The expected value of a is denoted as E[a] and computed by:

$$\begin{aligned} E[a] = \frac{\pi (C)\pi (P)}{N(N-1)/2} \end{aligned}$$
(22)

where \(\pi (C)\) and \(\pi (P)\) denote respectively the number of object pairs from the same clusters in C and from the same class in P. The maximum value for a is defined as:

$$\begin{aligned} max(a) = \frac{1}{2} (\pi (C) + \pi (P)) \end{aligned}$$
(23)

The agreement between C and P can be estimated by the adjusted rand index as follows:

$$\begin{aligned} ARI(C,P) = \frac{a-E[a]}{max(a)-E[a]} \end{aligned}$$
(24)

when \(ARI(C,P) = 1\), we have identical partitions.

4.3 Experimental Results

From the results in Tables 2, 3 and 4, there is no best method for all of the testing datasets. However, we could see that the proposed clustering framework RICS has achieved relatively good results comparing with other methods. Specifically, it performs effectively with highly correlated datasets such as soybean, hayes-roth, wine and dermatology. Moreover, the average results in all three tables show that our proposed framework has the best average results.

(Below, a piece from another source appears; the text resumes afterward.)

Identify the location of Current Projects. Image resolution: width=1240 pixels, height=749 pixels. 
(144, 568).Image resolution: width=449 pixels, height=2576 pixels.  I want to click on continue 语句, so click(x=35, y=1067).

It is also worth noting that if we take a glance at the purity results in Table 2, the k-modes appears to outperform k-representatives and k-means like clustering method, and has a good performance when compared to RICS. However, when we make a more detailed inspection of the NMI and ARI results, it could be seen that k-modes actually has poor performances regarding those two more significant standards, while RICS is still the one that has most of the best results over the total of 14 datasets.

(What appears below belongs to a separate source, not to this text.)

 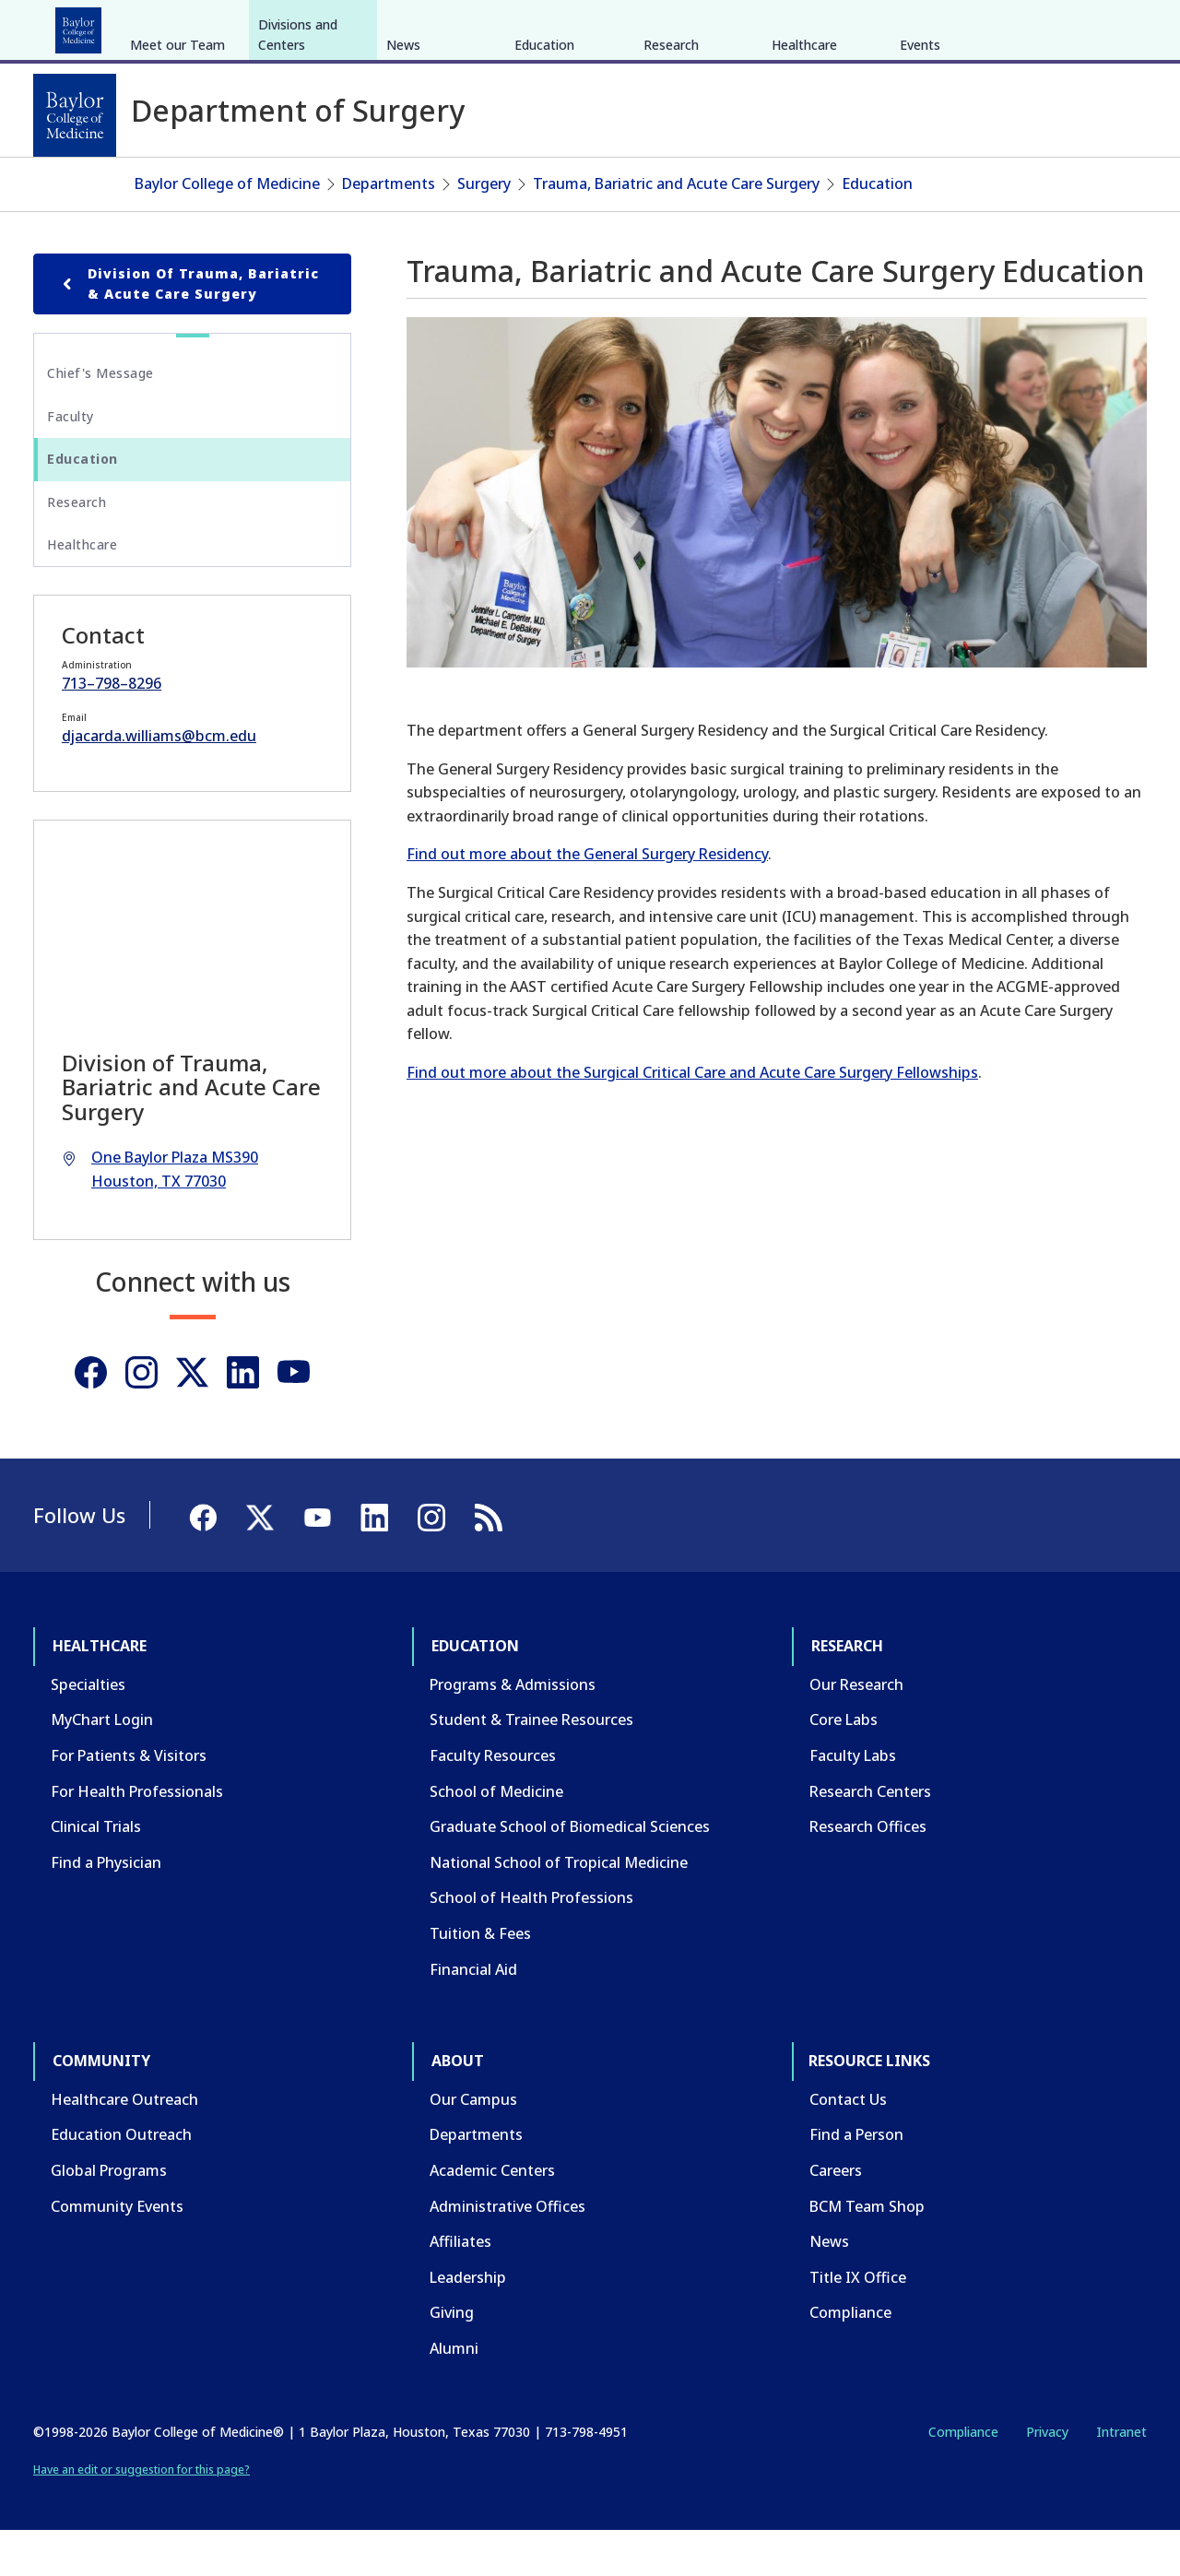 I want to click on [X], so click(x=1049, y=26).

Table 2. Purity results for categorical datasets
Table 3. NMI results for categorical datasets
Table 4. ARI results for categorical datasets

5 Conclusion

In this paper, we have proposed a new clustering method for categorical data that could be able to integrate not only the distributions of categories but also their relationship information into the quantification of dissimilarity between data objects. The experiments have shown that the proposed clustering algorithm RICS has a competitive performance when compared to other popular used clustering methods for categorical data. For the future work, we are planning to extend RICS so that it could be used to solve the problem of clustering with mixed numeric and categorical datasets.